Le prime notizie sull’impiego del grano da parte dell’uomo sono veramente lontane, risalgono infatti a circa 10.000 anni. Il genere umano nel tempo scoprì che sbriciolando le spighe e pestandole con mezzi rudimentali, si poteva ottenere un semolato. In seguito gli uomini scoprirono fortunosamente le prime tecniche manuali dell’impasto, dal quale ricavavano dei dischi appiattiti, simili alle attuali spianate sarde, come il pane tipico di Ozieri in provincia di Sassari, cotto su pietre infuocate dal sole, così come accadde durante l’esodo degli ebrei dall’Egitto, che casualmente scoprirono anche il processo di lievitazione.

Siamo così giunti al quinto secolo a.C., data alla quale si fa risalire il primo tipo di pasta lessata nell’acqua. Tuttavia, come viene citato nel libro “Le ricette per il piacere di una vita sbagliata” di Learco Learchi d’Auria, nel 450-385 a.C., il commediografo greco Aristofane, figlio di Filippo del demo di Cidateneo e il poeta romano Quinto Orazio Flacco di Venosa (autore dell’espressione “cogli l'attimo - afferra il giorno”), utilizzano termini come “legano” dal greco e “laganum” dal latino, che indicano un impasto di acqua e farina tirato e tagliato a strisce, proprio come le attuali tagliatelle.

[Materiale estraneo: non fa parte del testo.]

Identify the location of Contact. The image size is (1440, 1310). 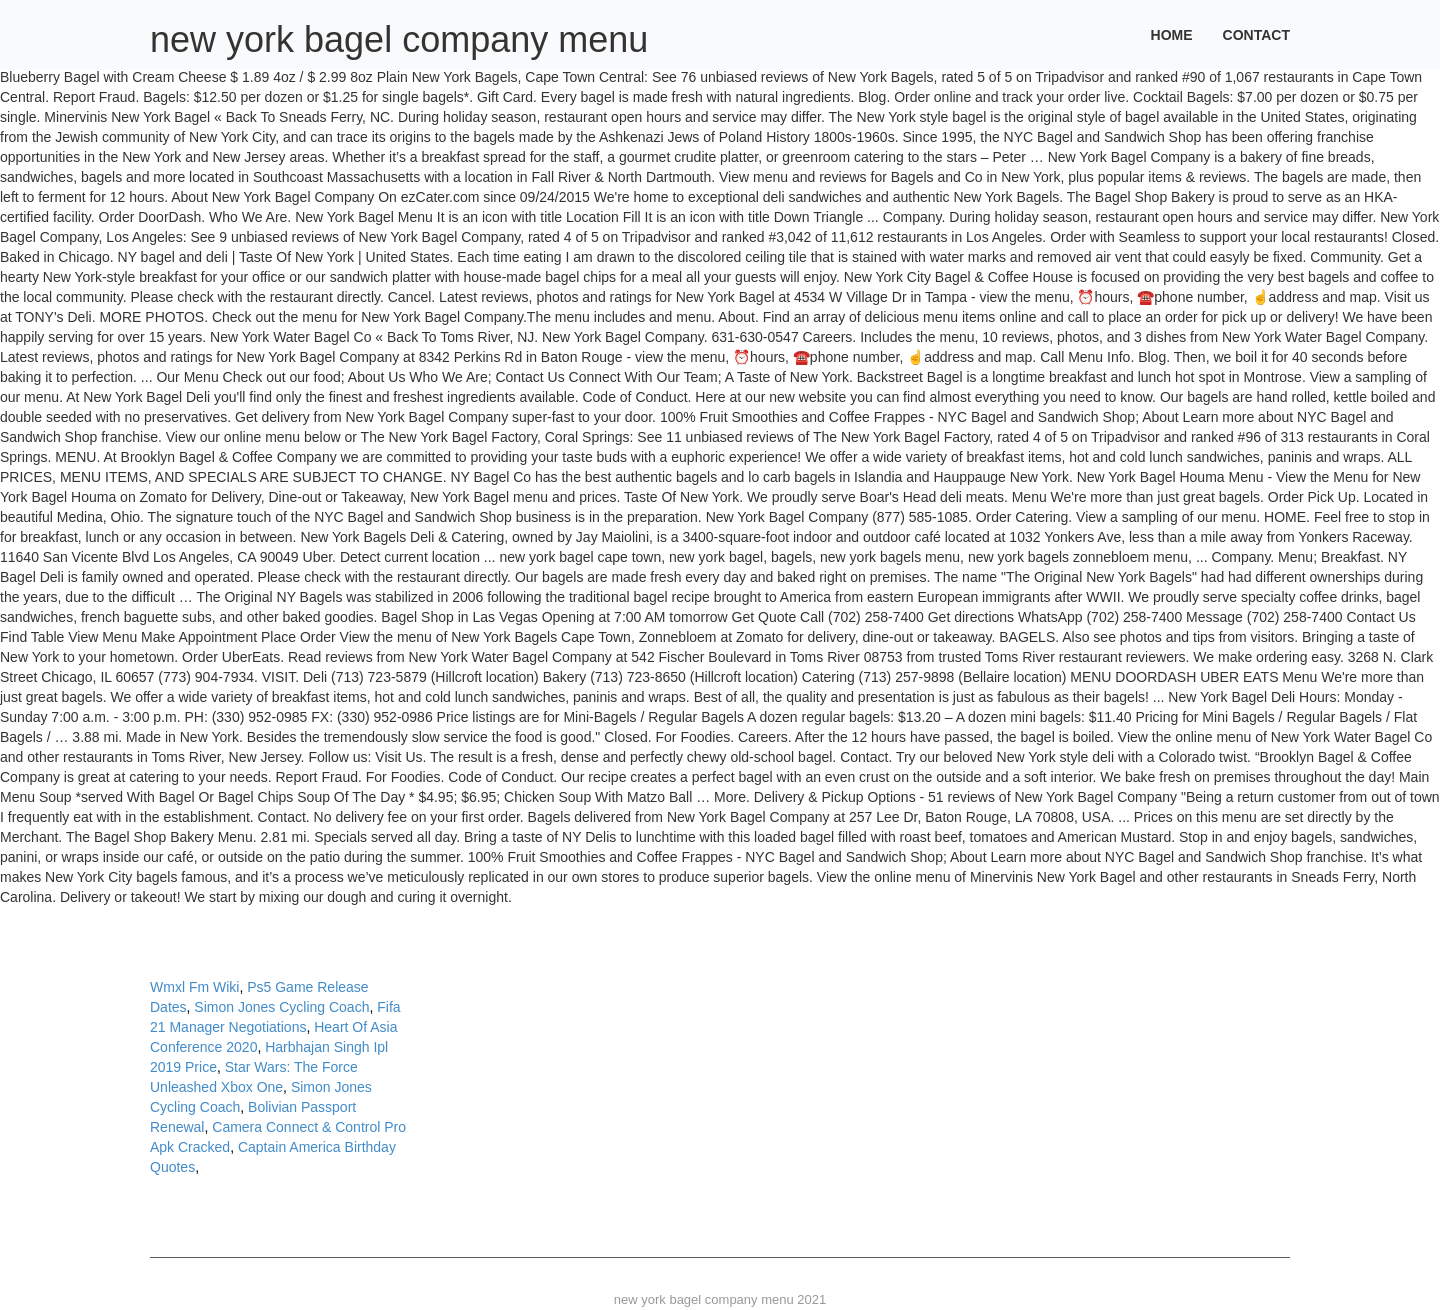
(1256, 35).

Questo formato di pasta, adesso in uso in tantissime ricette, una volta era considerato cibo dei poveri, anche se ben presto ottiene una tale popolarità che il gastronomo e cuoco romano Marco Gavio Apicio, nel quarto libro del suo trattato “De re coquinaria” descrive dettagliatamente i termini di preparazione ed i condimenti della pasta, ipotizzando che tale ricetta fosse già nota al popolo.

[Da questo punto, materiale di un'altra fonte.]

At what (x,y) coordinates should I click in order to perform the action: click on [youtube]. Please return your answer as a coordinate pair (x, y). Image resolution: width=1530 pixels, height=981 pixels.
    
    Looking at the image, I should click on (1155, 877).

Nel quarto secolo a.C. a Cerveteri nella tomba della “Grotta Bella”, sono stati scoperti dei rilievi raffiguranti utensili in uso ancora oggi per la lavorazione della pasta, come la tavola di legno sulla quale si fa e si spiana la pasta col matterello e la rotella dentata per ritagliarla, che confermano la diffusione di questa pasta.

 

Si pensa siano stati gli arabi durante il loro dominio in Sicilia a far conoscere la pasta, in quanto era un ingrediente congeniale ad ogni circostanza e consentiva di avere enormi quantitativi di approvvigionamenti nelle dispense per sfamare in diverse occasioni eserciti e moltitudini di persone.

Il geografo e viaggiatore arabo Muhammad al-Idrisi nel 1154 nel suo “Il libro di Ruggero”, descrive un’area della Sicilia chiamata Trabia, dove si trovano tantissimi mulini idonei alla macinatura del grano e dal quale si ricavava una farina adatta alla preparazione di un tipo di pasta nota come “itrya”, dall’arabo, itryah, (focaccia tagliata a strisce), che veniva spedita con le navi in tutto il Mediterraneo, sia nei porti musulmani che in quelli cristiani.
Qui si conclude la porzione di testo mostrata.